## TASK DIRECTIONS
Check every line below for the word "konieczne" and copy the ones that have it.

## DATA UNDER STUDY

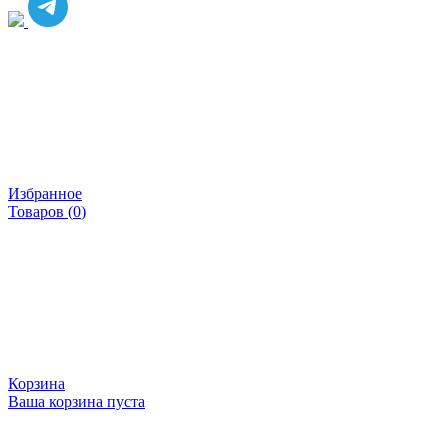
Избранное
Товаров (
0
)
Корзина
Ваша корзина пуста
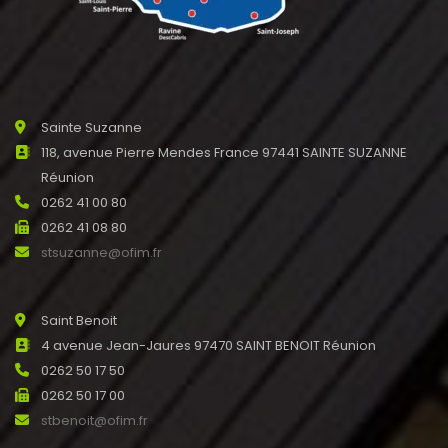
Sainte Suzanne
118, avenue Pierre Mendes France 97441 SAINTE SUZANNE
Réunion
0262 41 00 80
0262 41 08 80
stsuzanne@ofim.fr
Saint Benoit
4 avenue Jean-Jaures 97470 SAINT BENOIT Réunion
0262 50 17 50
0262 50 17 00
stbenoit@ofim.fr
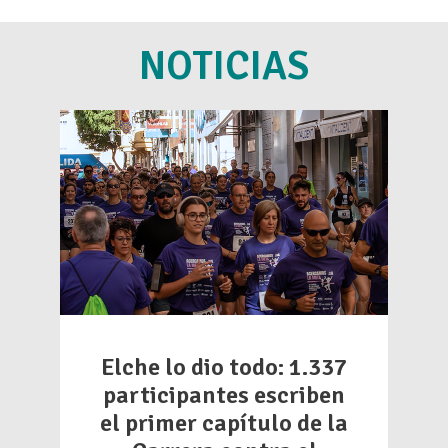
NOTICIAS
Elche lo dio todo: 1.337
participantes escriben
el primer capítulo de la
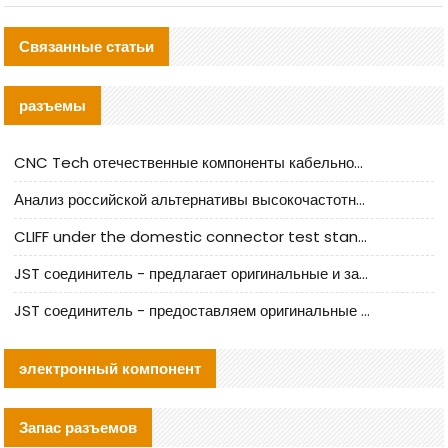
Связанные статьи
разъемы
CNC Tech отечественные компоненты кабельной арматуры оценка и руководство по производственному внедрению
Анализ российской альтернативы высокочастотных кабельных колодцев I-PEX
CLIFF under the domestic connector test standard update
JST соединитель - предлагает оригинальные и заменяющие JST NSHR-02V-S соединители
JST соединитель - предоставляем оригинальные JST GHR-09V-S соединители и их аналоги
электронный компонент
Запас разъемов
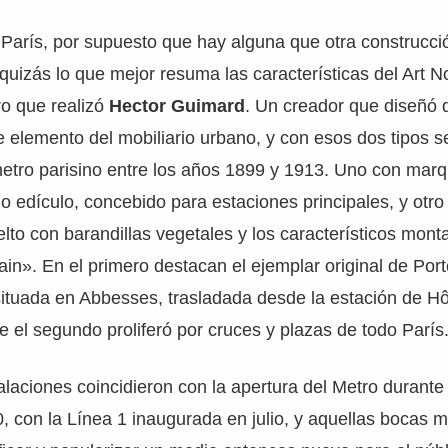
 París, por supuesto que hay alguna que otra construcc
 quizás lo que mejor resuma las características del Art
ro que realizó
Hector Guimard
. Un creador que diseñó
te elemento del mobiliario urbano, y con esos dos tipos s
etro parisino entre los años 1899 y 1913. Uno con marq
ado edículo, concebido para estaciones principales, y otro
elto con barandillas vegetales y los característicos mont
tain». En el primero destacan el ejemplar original de Por
tuada en Abbesses, trasladada desde la estación de Hôt
e el segundo proliferó por cruces y plazas de todo París
alaciones coincidieron con la apertura del Metro durante
, con la Línea 1 inaugurada en julio, y aquellas bocas 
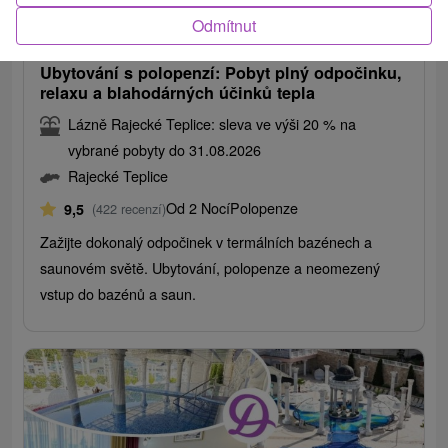
2 895,22
Kč
od
Odmítnut
/noc/osoba
Ubytování s polopenzí: Pobyt plný odpočinku,
relaxu a blahodárných účinků tepla
Lázně Rajecké Teplice: sleva ve výši 20 % na
vybrané pobyty do 31.08.2026
Rajecké Teplice
Od 2 Nocí
Polopenze
9,5
(422 recenzí)
Zažijte dokonalý odpočinek v termálních bazénech a
saunovém světě. Ubytování, polopenze a neomezený
vstup do bazénů a saun.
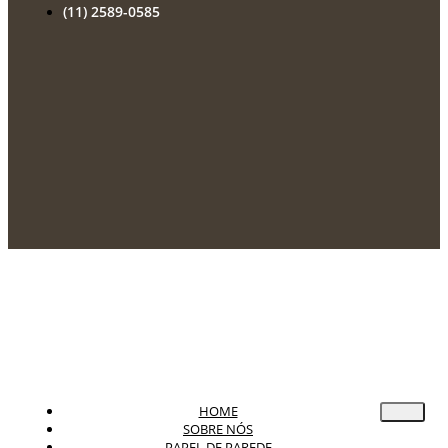
(11) 2589-0585
HOME
SOBRE NÓS
PAPEL DE PAREDE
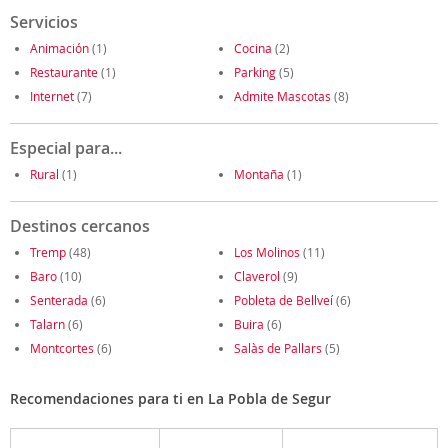
Servicios
Animación
(1)
Cocina
(2)
Restaurante
(1)
Parking
(5)
Internet
(7)
Admite Mascotas
(8)
Especial para...
Rural
(1)
Montaña
(1)
Destinos cercanos
Tremp
(48)
Los Molinos
(11)
Baro
(10)
Claverol
(9)
Senterada
(6)
Pobleta de Bellveí
(6)
Talarn
(6)
Buira
(6)
Montcortes
(6)
Salàs de Pallars
(5)
Recomendaciones para ti en La Pobla de Segur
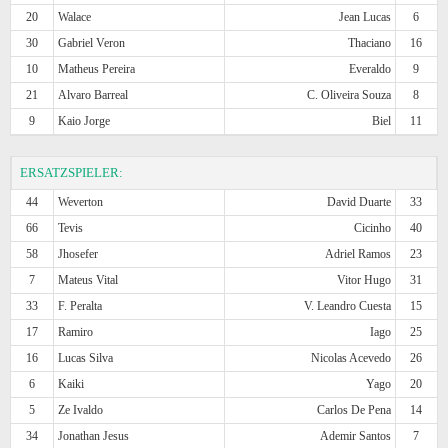
20
Walace
Jean Lucas
6
30
Gabriel Veron
Thaciano
16
10
Matheus Pereira
Everaldo
9
21
Alvaro Barreal
C. Oliveira Souza
8
9
Kaio Jorge
Biel
11
ERSATZSPIELER:
44
Weverton
David Duarte
33
66
Tevis
Cicinho
40
58
Jhosefer
Adriel Ramos
23
7
Mateus Vital
Vitor Hugo
31
33
F. Peralta
V. Leandro Cuesta
15
17
Ramiro
Iago
25
16
Lucas Silva
Nicolas Acevedo
26
6
Kaiki
Yago
20
5
Ze Ivaldo
Carlos De Pena
14
34
Jonathan Jesus
Ademir Santos
7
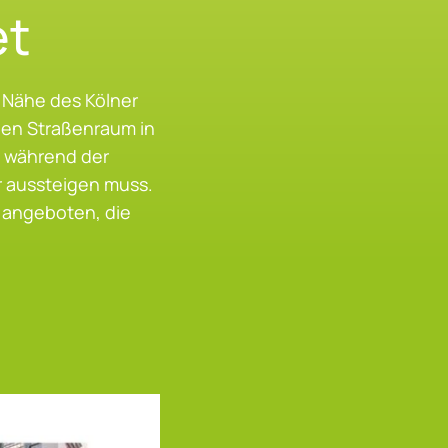
et
r Nähe des Kölner
hen Straßenraum in
s während der
er aussteigen muss.
 angeboten, die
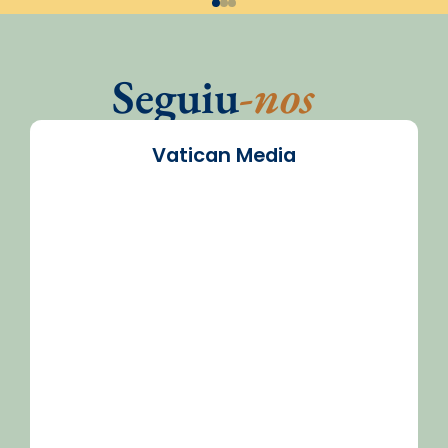
Seguiu
-nos
Vatican Media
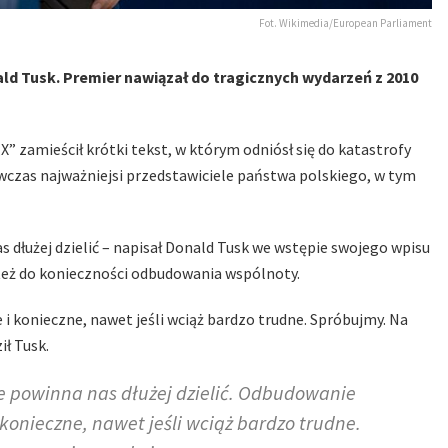
Fot. Wikimedia/European Parliament
ald Tusk. Premier nawiązał do tragicznych wydarzeń z 2010
” zamieścił krótki tekst, w którym odniósł się do katastrofy
ówczas najważniejsi przedstawiciele państwa polskiego, w tym
as dłużej dzielić – napisał Donald Tusk we wstępie swojego wpisu
 też do konieczności odbudowania wspólnoty.
 konieczne, nawet jeśli wciąż bardzo trudne. Spróbujmy. Na
ił Tusk.
nie powinna nas dłużej dzielić. Odbudowanie
konieczne, nawet jeśli wciąż bardzo trudne.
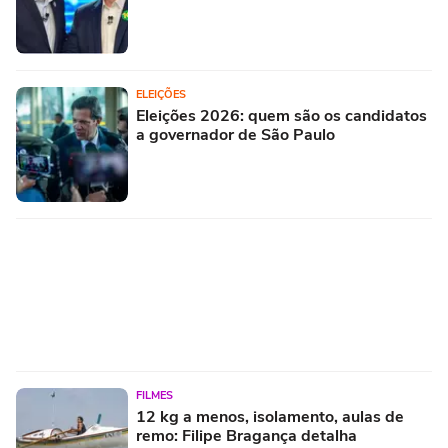
ELEIÇÕES
Eleições 2026: quem são os candidatos
a governador de São Paulo
FILMES
12 kg a menos, isolamento, aulas de
remo: Filipe Bragança detalha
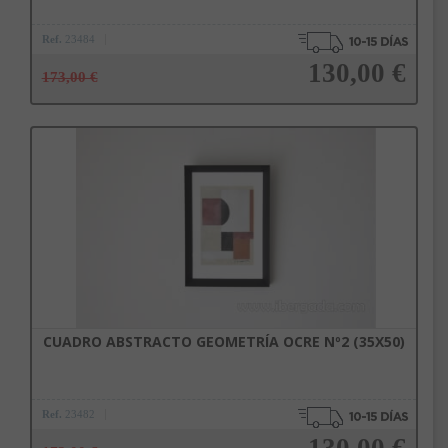
Ref.
23484
130,00 €
173,00 €
Añadir a la cesta
CUADRO ABSTRACTO GEOMETRÍA OCRE Nº2 (35X50)
Ref.
23482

## SOLUTION
 konieczne, nawet jeśli wciąż bardzo trudne. Spróbujmy. Na
konieczne, nawet jeśli wciąż bardzo trudne.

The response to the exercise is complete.